Nobody notices a tear escaping from the corner of her eye, no one cares that she explodes with anger when a beautiful tourist takes her picture.
So she continued to shrivel, shrink.
As day ended, she flew off with her friends to sleep below the bridge, leaving behind her tattered clothes, cans full of corn kernels and multitudes passing through—as they had been—
paying no attention.
searches the ocean floor for sacred oil.
When the suction tube is punctured and water drowns in a sea of petrol,
the executive—sitting in his Armani suit, rocking in his leather chair—decides,
to throw a match on the spill.
It’s what the executive calls: an open-air barbeque.
Nature does not create carbon copies.
crams himself inside them,
and walks proud of the ugliness replicating—tediously—on the production line.
You are the star, and no other
You are the mermaid, alone in a desert of water
You are Unity, Eternal, Everlasting; your frown and laughter are one.
You are the Beginning and End of waves of people, stone, universes.
Digital camera: in the photo, the whole world is a background….
You are the star before the sea. You are the star before the forest. You are the star before the wind, the flowers, the tiger crammed in a cage, and mountains of ice.
Nothing matters, the world can be exchanged like a curtain, wilting, breaking…. I do not become forlorn. In the photo, I stand and behind me the corpses of things are embalmed.
Here she comes. Her darling had been waiting, worried, at the coffee-shop table. As she sat down next to him, each of them withdrew a digital camera. They leaned their heads in and smiled for cold eyes looking at them through two cold boxes. The light shone, and each of them went on their way. It was what they called a date. As for the photo—it is: the relationship.
Man became aroused when he watched clouds have sex on the mattress of the sky.
He is the son of water and so, to enjoy the scene,
he fixed a long, long horn on his head and called it: a skyscraper.
The war suddenly stopped, as the location manager yelled: CUUUUUTTT.
The causalities were evacuated, the sharp sounds of ambulances rang out as they transported the injured.

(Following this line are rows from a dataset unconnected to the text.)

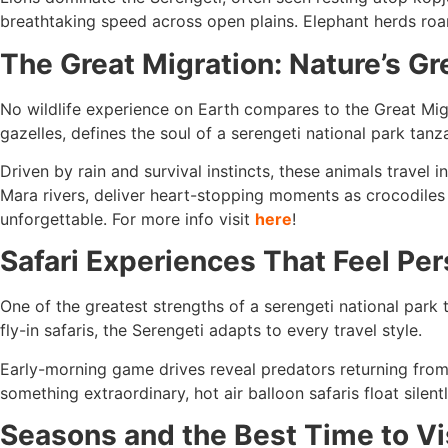
breathtaking speed across open plains. Elephant herds roam
The Great Migration: Nature’s G
No wildlife experience on Earth compares to the Great Mi
gazelles, defines the soul of a serengeti national park tanza
Driven by rain and survival instincts, these animals travel
Mara rivers, deliver heart-stopping moments as crocodiles s
unforgettable. For more info visit
here
!
Safari Experiences That Feel Per
One of the greatest strengths of a serengeti national park t
fly-in safaris, the Serengeti adapts to every travel style.
Early-morning game drives reveal predators returning from 
something extraordinary, hot air balloon safaris float silen
Seasons and the Best Time to Vi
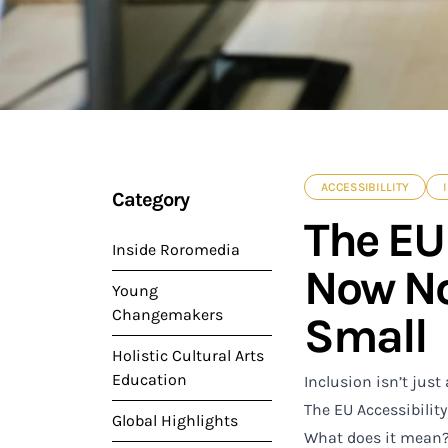
ACCESSIBILLITY
Category
The EU 
Inside Roromedia
Now No
Young
Changemakers
Small
Holistic Cultural Arts
Education
Inclusion isn’t just
The EU Accessibility 
Global Highlights
What does it mean?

Moments earlier, the director’s voice had come through the earpiece: “commercial break,” then came a barrage of ads for sanitary pads, perfume, cooking oil, and chips. After that, a soft feminine voice: “This war is brought to you live sponsored by….”
… and explosions rang out once more.
Part 2: The Canary is an old hotel in Jabal Luwaibdeh, Amman, where the three poets sat during a night long ago. Abu Musā is a restaurant in Amman that serves sheep’s heads and giblets.
Part 4: The balcony that said “If I only I could fly” is found in the Palestinian poet Murid Barghouti’s poetry collection, The Reason of Beings.
Part 14: As in Western cultural usage (including archaic English), the term “horned” in colloquial Arabic refers to men whose female relatives are unfaithful with their consent. The Arabic term “horn” often refers to men who pimp their female relatives.